1. Almacenamiento de información genética:
* genes: El ADN contiene genes, que son segmentos de ADN que codifican proteínas específicas. Estas proteínas son responsables de prácticamente todos los aspectos de la estructura y función de un organismo, desde la construcción de tejidos y órganos hasta la regulación de los procesos metabólicos.
* heredidad: El ADN se transmite de los padres a la descendencia, asegurando la transmisión de rasgos como el color de los ojos, el color del cabello y la predisposición a ciertas enfermedades.

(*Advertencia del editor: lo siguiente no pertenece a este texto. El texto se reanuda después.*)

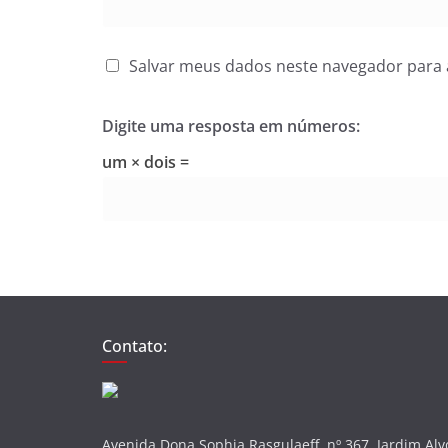
Salvar meus dados neste navegador para 
Digite uma resposta em números:
um × dois =
Contato:
Avenida Dona Sophia Rasgulaeff, nº 367, Jardim Al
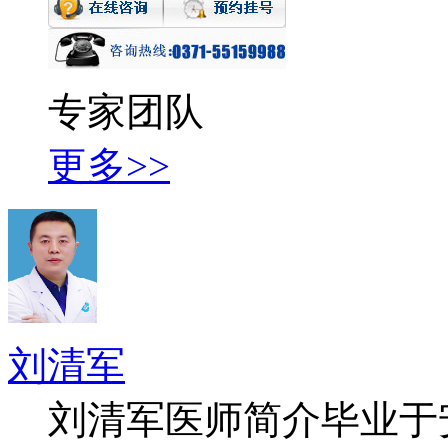
专家团队
更多>>
刘清军
刘清军医师简介毕业于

2. Dirección de la síntesis de proteínas:
* Transcripción: El código genético del ADN se transcribe en una molécula mensajera llamada ARN (ácido ribonucleico).
* Traducción: El ARN viaja a ribosomas, las fábricas de fabricación de proteínas de la célula, donde se traduce en aminoácidos, los bloques de construcción de proteínas.
3. Función y desarrollo celular:
* Regulación génica: El ADN controla cuándo y dónde se expresan los genes, asegurando que las proteínas correctas se realicen en el momento y el lugar correctos. Esto es crucial para el crecimiento celular adecuado, la diferenciación y el desarrollo.
* División de células: El ADN se replica antes de la división celular, asegurando que cada celda hija reciba una copia completa del plan genético.
4. Evolución y adaptación:
* Mutaciones: Los cambios en la secuencia de ADN, llamadas mutaciones, pueden conducir a nuevos rasgos y variaciones dentro de una especie. Estas variaciones pueden ser beneficiosas, dañinas o neutrales.
* Selección natural: Durante las generaciones, las mutaciones que confieren una ventaja en un entorno particular tienen más probabilidades de ser transmitidos, impulsando la evolución y la adaptación.
En resumen, el ADN es el núcleo de la función celular y la herencia. Orquesta la síntesis de proteínas, dicta el desarrollo celular y subyace al proceso de evolución.